1. Mobile Phone
More than any other gadget, the mobile phone is the most effective technological weapon against poverty. This revolutionary piece of technology is being used to better the lives of the poor. A cell phone gives access to literacy programs, in which anyone with an inexpensive cell phone can dial a number to access a library of bilingual audio lessons. A mobile literacy program provided by BBC Janala in Bangladesh has allowed children from extremely rural areas to receive foreign language instruction that otherwise would have been unavailable. Just one of the many ways the mobile phone has contributed to poverty reduction, mobile literacy programs are on the rise.
The LifeStraw is a personal water filtration device that enables individuals to drink clean water directly from a contaminated water source. The small handheld tubing apparatus was designed by the Swiss company Vestergaard Frandsen for distribution in developing countries during times of crisis. 900,000 of the filters were distributed in Western Kenya in 2011, providing almost one eighth of the Kenyan population with safe drinking water for three to five years.
3. Solar Suitcase
Developed by Dr. Laura Stachel in 2008, the Solar Suitcase harnesses the power of the sun to provide a portable power source for obstetricians in Uganda and Nigeria. Many of these obstetricians are working in undersupplied medical situations. Stachel’s invention provides physicians with proper lighting and an electrical source to conduct medical procedures such as blood transfusions and ultrasounds. The solar suitcase is a vital piece of technology in a country like Uganda, where 35,000 infants are lost each year during childbirth.

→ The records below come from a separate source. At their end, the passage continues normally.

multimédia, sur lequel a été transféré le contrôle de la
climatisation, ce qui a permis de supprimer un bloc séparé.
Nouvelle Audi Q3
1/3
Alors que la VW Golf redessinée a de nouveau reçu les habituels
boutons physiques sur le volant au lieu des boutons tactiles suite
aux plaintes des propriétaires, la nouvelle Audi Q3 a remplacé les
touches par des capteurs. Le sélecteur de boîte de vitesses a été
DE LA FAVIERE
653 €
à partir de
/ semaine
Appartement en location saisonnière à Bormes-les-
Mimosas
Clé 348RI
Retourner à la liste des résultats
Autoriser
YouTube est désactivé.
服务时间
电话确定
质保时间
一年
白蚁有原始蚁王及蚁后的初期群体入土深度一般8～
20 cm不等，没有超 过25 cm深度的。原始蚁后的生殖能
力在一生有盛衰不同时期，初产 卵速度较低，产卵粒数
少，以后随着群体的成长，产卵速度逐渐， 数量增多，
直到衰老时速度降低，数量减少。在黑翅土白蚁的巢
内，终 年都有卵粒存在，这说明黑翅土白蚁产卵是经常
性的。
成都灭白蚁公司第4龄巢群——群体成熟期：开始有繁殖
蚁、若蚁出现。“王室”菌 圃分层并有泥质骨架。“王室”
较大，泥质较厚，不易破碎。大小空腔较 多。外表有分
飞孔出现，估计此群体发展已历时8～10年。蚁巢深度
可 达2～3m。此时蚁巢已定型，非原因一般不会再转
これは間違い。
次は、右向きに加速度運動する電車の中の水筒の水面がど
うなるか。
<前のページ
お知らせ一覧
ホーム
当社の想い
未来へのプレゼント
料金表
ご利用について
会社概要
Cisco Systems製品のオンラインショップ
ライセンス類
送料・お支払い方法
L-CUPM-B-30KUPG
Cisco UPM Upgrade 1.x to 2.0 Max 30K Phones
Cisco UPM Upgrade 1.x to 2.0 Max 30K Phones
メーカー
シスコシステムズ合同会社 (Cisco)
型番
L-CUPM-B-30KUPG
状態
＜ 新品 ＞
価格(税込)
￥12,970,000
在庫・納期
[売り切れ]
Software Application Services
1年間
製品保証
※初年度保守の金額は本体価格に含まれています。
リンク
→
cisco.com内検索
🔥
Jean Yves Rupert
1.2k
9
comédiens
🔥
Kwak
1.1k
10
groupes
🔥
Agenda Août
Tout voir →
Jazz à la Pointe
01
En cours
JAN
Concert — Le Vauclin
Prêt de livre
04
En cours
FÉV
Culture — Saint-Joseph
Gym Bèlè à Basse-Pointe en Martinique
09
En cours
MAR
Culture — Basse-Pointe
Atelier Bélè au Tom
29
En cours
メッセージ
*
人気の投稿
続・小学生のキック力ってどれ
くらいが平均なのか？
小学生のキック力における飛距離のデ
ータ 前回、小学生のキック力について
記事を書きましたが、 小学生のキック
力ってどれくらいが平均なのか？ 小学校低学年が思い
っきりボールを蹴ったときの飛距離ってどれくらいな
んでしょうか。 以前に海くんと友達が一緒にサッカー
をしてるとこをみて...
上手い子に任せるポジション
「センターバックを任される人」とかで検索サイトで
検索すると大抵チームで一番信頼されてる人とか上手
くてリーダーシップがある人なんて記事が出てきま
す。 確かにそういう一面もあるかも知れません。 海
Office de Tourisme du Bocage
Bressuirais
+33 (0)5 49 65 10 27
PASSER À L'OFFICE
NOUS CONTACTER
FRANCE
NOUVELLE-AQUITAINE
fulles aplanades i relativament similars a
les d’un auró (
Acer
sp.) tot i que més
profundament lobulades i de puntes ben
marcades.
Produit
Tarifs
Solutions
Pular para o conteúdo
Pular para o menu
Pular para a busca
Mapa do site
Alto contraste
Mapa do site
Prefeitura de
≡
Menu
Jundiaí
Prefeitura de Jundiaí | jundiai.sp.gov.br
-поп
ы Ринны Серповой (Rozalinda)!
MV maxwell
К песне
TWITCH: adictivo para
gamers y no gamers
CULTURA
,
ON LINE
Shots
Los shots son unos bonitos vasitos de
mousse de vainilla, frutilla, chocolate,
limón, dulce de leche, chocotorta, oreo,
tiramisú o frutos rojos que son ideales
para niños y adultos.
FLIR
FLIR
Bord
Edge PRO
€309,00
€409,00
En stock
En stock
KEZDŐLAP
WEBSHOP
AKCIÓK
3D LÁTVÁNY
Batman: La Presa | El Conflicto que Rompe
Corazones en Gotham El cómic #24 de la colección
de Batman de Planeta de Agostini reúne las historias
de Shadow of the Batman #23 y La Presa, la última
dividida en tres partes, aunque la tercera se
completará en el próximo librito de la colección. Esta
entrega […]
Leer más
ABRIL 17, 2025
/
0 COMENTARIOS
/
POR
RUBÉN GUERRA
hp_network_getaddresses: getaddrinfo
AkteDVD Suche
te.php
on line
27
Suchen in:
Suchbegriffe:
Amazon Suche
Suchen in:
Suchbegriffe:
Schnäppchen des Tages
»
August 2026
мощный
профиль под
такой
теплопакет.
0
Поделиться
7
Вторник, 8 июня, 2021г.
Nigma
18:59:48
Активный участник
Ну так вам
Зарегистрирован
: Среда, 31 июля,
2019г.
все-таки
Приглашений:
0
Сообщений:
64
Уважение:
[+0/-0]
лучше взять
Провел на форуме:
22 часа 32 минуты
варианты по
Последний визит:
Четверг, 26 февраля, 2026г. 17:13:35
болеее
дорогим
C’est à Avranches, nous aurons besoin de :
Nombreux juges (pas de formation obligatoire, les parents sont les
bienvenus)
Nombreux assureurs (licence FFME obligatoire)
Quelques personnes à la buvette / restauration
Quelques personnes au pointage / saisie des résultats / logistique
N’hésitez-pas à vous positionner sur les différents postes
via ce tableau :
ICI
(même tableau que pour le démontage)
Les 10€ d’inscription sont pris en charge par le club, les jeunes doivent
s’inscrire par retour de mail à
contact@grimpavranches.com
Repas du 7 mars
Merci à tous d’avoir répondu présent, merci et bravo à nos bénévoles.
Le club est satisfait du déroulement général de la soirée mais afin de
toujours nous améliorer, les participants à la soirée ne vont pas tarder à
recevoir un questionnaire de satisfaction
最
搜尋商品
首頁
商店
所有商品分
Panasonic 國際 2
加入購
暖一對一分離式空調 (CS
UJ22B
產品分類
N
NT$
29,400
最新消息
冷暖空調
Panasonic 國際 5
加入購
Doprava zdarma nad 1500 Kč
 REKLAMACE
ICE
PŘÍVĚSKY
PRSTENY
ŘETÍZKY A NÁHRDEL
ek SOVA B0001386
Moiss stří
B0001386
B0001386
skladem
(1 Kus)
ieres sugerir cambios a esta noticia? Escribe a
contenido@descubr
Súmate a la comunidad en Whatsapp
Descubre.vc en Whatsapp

The Cardiopad is a computerized gadget similar to an iPad or Tablet that provides the platform necessary to perform EKGs remotely in underdeveloped areas. Although currently it is only used in Cameroon, the Cardiopad is diffusing rapidly into neighboring countries, positively impacting the cardiac health of rural African peoples.
5. Charging Shoes
Charging shoes are the creation of Kenyan inventor Anthony Mutua who recognized the need for a renewable energy source to charge cell phones. The soles of Mutua’s shoes are outfitted with small crystal chips that create electricity via pressure of the wearer’s weight against the ground. A cable emerging from the shoe is connected to the mobile phone in the individual’s pocket, thus facilitating a cost-effective charging cycle.